START Extracted information
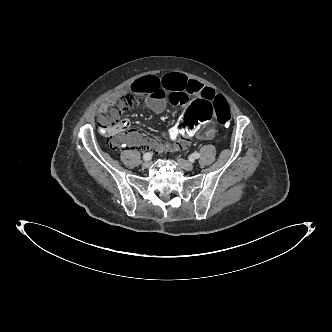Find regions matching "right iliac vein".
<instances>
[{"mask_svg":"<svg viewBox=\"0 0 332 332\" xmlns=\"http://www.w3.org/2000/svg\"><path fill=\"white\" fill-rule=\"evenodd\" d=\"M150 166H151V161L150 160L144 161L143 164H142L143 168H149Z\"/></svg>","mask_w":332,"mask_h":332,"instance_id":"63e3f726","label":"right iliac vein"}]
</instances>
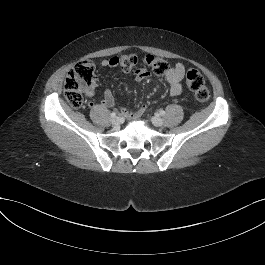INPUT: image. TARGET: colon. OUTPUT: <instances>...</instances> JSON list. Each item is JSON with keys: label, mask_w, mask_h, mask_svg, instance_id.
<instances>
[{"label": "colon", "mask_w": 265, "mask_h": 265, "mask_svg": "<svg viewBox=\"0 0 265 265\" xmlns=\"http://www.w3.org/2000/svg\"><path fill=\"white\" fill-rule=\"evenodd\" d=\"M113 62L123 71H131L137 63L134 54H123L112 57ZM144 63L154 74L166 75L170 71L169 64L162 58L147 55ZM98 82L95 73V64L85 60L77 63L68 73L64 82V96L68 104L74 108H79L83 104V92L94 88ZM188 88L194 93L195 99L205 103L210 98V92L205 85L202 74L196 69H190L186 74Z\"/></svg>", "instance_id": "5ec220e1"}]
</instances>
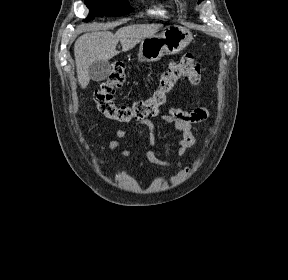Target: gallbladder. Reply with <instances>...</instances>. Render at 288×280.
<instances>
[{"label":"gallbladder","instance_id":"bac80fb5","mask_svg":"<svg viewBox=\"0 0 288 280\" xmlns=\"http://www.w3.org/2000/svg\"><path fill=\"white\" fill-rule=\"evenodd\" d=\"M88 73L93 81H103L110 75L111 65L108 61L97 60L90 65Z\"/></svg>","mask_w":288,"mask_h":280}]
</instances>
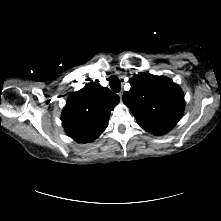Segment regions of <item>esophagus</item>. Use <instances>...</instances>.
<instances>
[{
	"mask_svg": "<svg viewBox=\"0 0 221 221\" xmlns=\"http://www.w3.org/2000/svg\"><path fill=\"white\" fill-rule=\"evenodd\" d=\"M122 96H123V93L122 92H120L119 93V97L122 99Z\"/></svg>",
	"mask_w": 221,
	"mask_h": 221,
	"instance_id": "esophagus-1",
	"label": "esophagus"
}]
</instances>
END Extracted information
Could you repeat every entry above exactly, with each picture omitted?

Find regions matching "right iliac vein".
<instances>
[{"mask_svg":"<svg viewBox=\"0 0 332 332\" xmlns=\"http://www.w3.org/2000/svg\"><path fill=\"white\" fill-rule=\"evenodd\" d=\"M150 166H151V161L150 160L144 161L143 164H142L143 168H149Z\"/></svg>","mask_w":332,"mask_h":332,"instance_id":"63e3f726","label":"right iliac vein"}]
</instances>
INPUT: image. TARGET: colon. OUTPUT: <instances>...</instances> JSON list. Each item is JSON with keys: label, mask_w, mask_h, mask_svg, instance_id.
<instances>
[{"label": "colon", "mask_w": 265, "mask_h": 265, "mask_svg": "<svg viewBox=\"0 0 265 265\" xmlns=\"http://www.w3.org/2000/svg\"><path fill=\"white\" fill-rule=\"evenodd\" d=\"M113 62L123 71H131L137 63L134 54H123L112 57ZM144 63L154 74L166 75L170 71L169 64L162 58L147 55ZM98 82L95 73V64L85 60L77 63L68 73L64 82V96L68 104L74 108H79L83 104V92L94 88ZM188 88L194 93L195 99L205 103L210 98V92L205 85L202 74L196 69H190L186 74Z\"/></svg>", "instance_id": "5ec220e1"}]
</instances>
Target: gallbladder. Reply with <instances>...</instances>. Render at 288×280.
<instances>
[{"label":"gallbladder","instance_id":"bac80fb5","mask_svg":"<svg viewBox=\"0 0 288 280\" xmlns=\"http://www.w3.org/2000/svg\"><path fill=\"white\" fill-rule=\"evenodd\" d=\"M88 73L93 81H103L110 75L111 65L108 61L97 60L90 65Z\"/></svg>","mask_w":288,"mask_h":280}]
</instances>
Segment regions of <item>esophagus</item>. Use <instances>...</instances>.
<instances>
[{
	"mask_svg": "<svg viewBox=\"0 0 221 221\" xmlns=\"http://www.w3.org/2000/svg\"><path fill=\"white\" fill-rule=\"evenodd\" d=\"M122 96H123V93L122 92H120L119 93V97L122 99Z\"/></svg>",
	"mask_w": 221,
	"mask_h": 221,
	"instance_id": "esophagus-1",
	"label": "esophagus"
}]
</instances>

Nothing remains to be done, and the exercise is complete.